# Collaborative Filtering with ListenBrainz: A Short Report

**Student:** Carlos Eduardo Patiño Gómez

**Teachers:** Alastair Porter and Dmitry Bogdanov  
**Date:** 19 February 2025

---

## Introduction

This project aims to build a collaborative filtering model to identify similar musical artists based on user listening history from ListenBrainz. Given the massive scale of the raw data (over 90 million listening events spanning 10+ years), we developed an efficient preprocessing pipeline and focused our efforts on data from the first month of 2024. This allowed us to create and test the pipeline on a manageable subset while laying the groundwork for scaling up to the entire year.

---

## Data Preprocessing

1. **Data Extraction:**  
   - **Process:** We read the ListenBrainz JSON Lines file for January 2024, extracting `user_id` and `recording_msid` (MessyBrainz ID).  
   - **Output:** A CSV file (`userid-msid.csv`) containing user–MSID pairs.

2. **Mapping Filtering:**  
   - **Process:** We filtered the large ListenBrainz MSID mapping file (nearly 8GB) to retain only rows corresponding to MSIDs in our extracted data with a match quality of `exact_match` or `high_quality`.  
   - **Output:** A filtered mapping CSV (`small_msid_mapping.csv`).

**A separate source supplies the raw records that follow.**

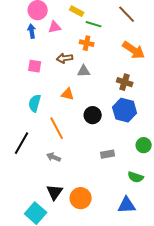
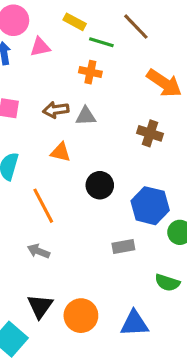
brown line: (127, 14) -> (136, 27), moved
brown arrow: (65, 58) -> (56, 110), moved
blue hexagon: (125, 110) -> (150, 206), moved
blue triangle: (127, 205) -> (134, 323), moved

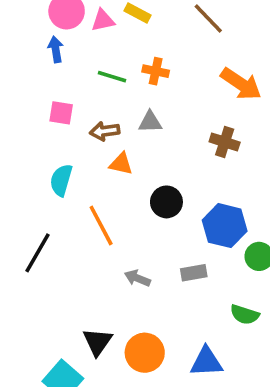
green line: (101, 42) -> (112, 77), moved
pink triangle: (40, 47) -> (103, 20), moved
brown arrow: (56, 110) -> (105, 131), moved
gray arrow: (39, 251) -> (137, 278), moved

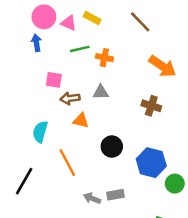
pink triangle: (103, 20) -> (69, 23), turned 35
green line: (112, 77) -> (80, 49), moved, turned -30
pink square: (61, 113) -> (54, 80), moved
gray rectangle: (194, 273) -> (116, 195), moved

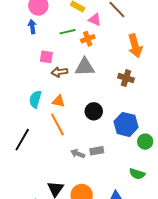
pink triangle: (69, 23) -> (95, 20), moved
orange cross: (104, 58) -> (88, 39), turned -32
orange arrow: (162, 66) -> (135, 46), turned 40
gray triangle: (101, 92) -> (85, 67), size x1.5
orange triangle: (81, 121) -> (58, 101), moved

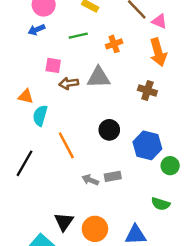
pink triangle: (95, 20) -> (159, 21), moved
blue arrow: (32, 27) -> (36, 30), turned -104
orange cross: (88, 39) -> (114, 44), moved
orange triangle: (58, 101) -> (26, 96), moved

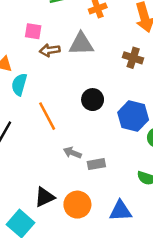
gray rectangle: (113, 176) -> (96, 164), moved
black triangle: (64, 222) -> (45, 197), turned 30

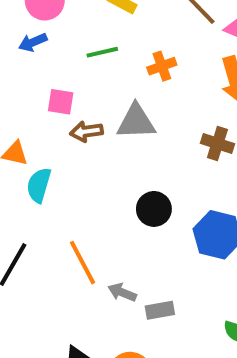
orange line: (47, 116) -> (82, 263), moved

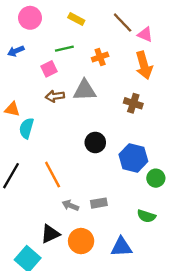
blue arrow: (33, 42) -> (16, 51), moved
pink square: (61, 102) -> (49, 69), moved, turned -35
gray arrow: (122, 292) -> (70, 205), moved

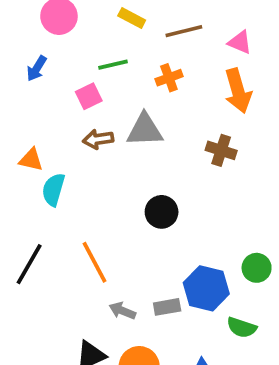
brown line: (123, 23) -> (184, 31), moved, turned -60
blue arrow: (16, 51) -> (37, 68), turned -35
blue hexagon: (133, 158) -> (206, 288), moved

3. **Canonicalization & Artist Extraction:**  
   - **Process:** We joined our user–MSID data with the filtered mapping to obtain user–Recording MBID pairs, applied canonical redirects from `canonical_recording_redirect.csv`, and extracted artist information using canonical metadata (`canonical_musicbrainz_data.csv`). For recordings with multiple artists, only the first artist was selected.  
   - **Output:** A CSV file (`userid-artist.csv`) mapping user IDs to artist MBIDs.

4. **Aggregation:**  
   - **Process:** We aggregated individual listening events into listen counts, resulting in a user–artist count matrix stored in `userid-artist-counts.csv`.

---

## Model Building

Using the preprocessed data, we built our collaborative filtering model as follows:

1. **Data Matrix Construction:**  
   - The aggregated CSV was loaded into a Pandas DataFrame and converted into a sparse matrix (with users as rows and artists as columns) using SciPy.

2. **ALS Model Training:**  
   - We applied BM25 weighting to the matrix and trained an Alternating Least Squares (ALS) model using the Implicit library with parameters such as 64 latent factors, a regularization of 0.05, and an alpha of 2.0.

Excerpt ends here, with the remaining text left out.